31 Days of the Almost Empty Nest: Falling Star

penny-005

It’s hard to get out of bed on these chilly mornings but the dawn holds her own rewards. That dusty rose around the horizon, the many eyes of the sky peering down, scent of leaves and moisture in the air. I stand out in the dew-soaked grass with Bonnie and tilt my head up, up, up, let the feeling of smallness fall over me and captivate.

If I’m going to catch a falling star, I must be alert for it’s free-fall.

Last night when we were walking, I confided to Jeff a feeling of dissatisfaction deep within me lately. “I know I’m tired, and work is frustrating, but it just feels like nothing is as it should be.”

He wondered aloud if I was feeling some of what he went through last year.

“What do you mean?” I asked.

“Maybe you’re wondering what is next. And realizing that maybe it’s nothing. Maybe there is no next thing.”

He was speaking existentially, meaning-of-life kind of talk and I considered it. We’ve had a few losses in that area over the past few years. So we talked about our work and the things that bring us joy and isn’t there always the next thing? This talk helped me realize that my dissatisfaction is coming from feeling like I’ve been taken advantage of lately. From people—one in particular—not God, not the universe.

In light of Jeff’s question, I also considered my disappointment in my book publishing journey—how it hasn’t led where I’d hoped, how my life hasn’t changed significantly because those words were written down and bound between pages. I am grateful for the experience and for the community I have found along the way, but I’ll just admit I’ve had to readjust my hopes. Because I believe every part of life is holy, this hasn’t been a huge day-to-day shift. I trust God enough to open my hands to where he leads. But in terms of the next thing, it has been huge.

So I’ve been asking myself if I trust God that much. Do I trust that he will still use me, even if it is in different ways than I had hoped?

Yes. Yes I do.

If I want to catch a falling star, I must be alert. Sometimes, endings are new beginnings in disguise.

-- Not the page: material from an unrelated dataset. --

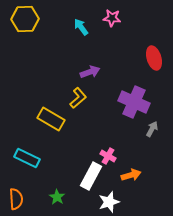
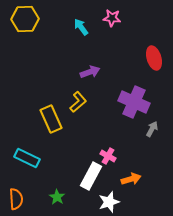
yellow L-shape: moved 4 px down
yellow rectangle: rotated 36 degrees clockwise
orange arrow: moved 4 px down
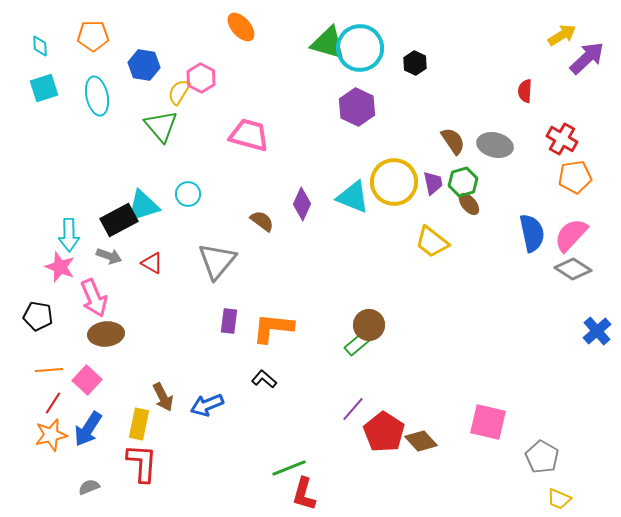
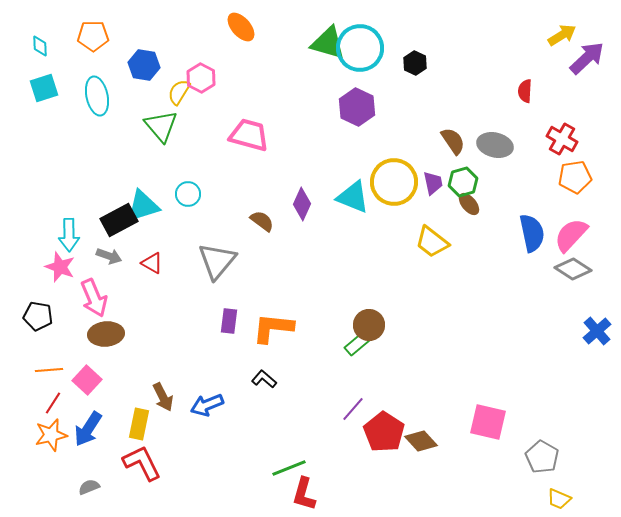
red L-shape at (142, 463): rotated 30 degrees counterclockwise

This post is part of my 31 Days of the Almost Empty Nest series. I’m writing in community with the thirty-one dayers. Women all over the world are joining together in the month of October to write every day about something they’re passionate about. Check out some of the other writers here. So much good stuff. To read my first post, with links to all the days, go here.

Almost Empty

Comments

  1. says

    Totally get this. Learning to live with what is, accept it, even embrace it — that’s a tough gig some days. And so often, what is is a co-worker or friend who takes advantage, disappointment in a dream, realizing life is more than half over. None of this is easy. But oh, it is good. Eventually. Hang in, friend. You’re such a good one.

  2. says

    Oh sweet friend of mine – your words drip poetry, you are beauty stacked upon beauty, truth piled high, and love melted around it all.

    Our worth is not in what we think others think about us, it is not in what the numbers say about us — rather our value is in what we believe God says about us. And He says you are beloved, perfect, whole, righteous.

    • says

      Darlene is so right! Darlene, thank you for your beautiful comment. Yes, He does see us as worthy, perfect and beautiful. And He works things out in His perfect time.

      I believe that if we could see ourselves as God sees us, we’d never have to seek approval again.

  3. says

    Endings are new beginnings. That truth sits soul deep, like the marrow in my bones.The best beginnings are the ones which require sacrifice. So they don’t feel best at the start. The blessing comes, like the opening of a flower. Brilliant unto the day. When you catch the star, Laura, hold it with an open hand.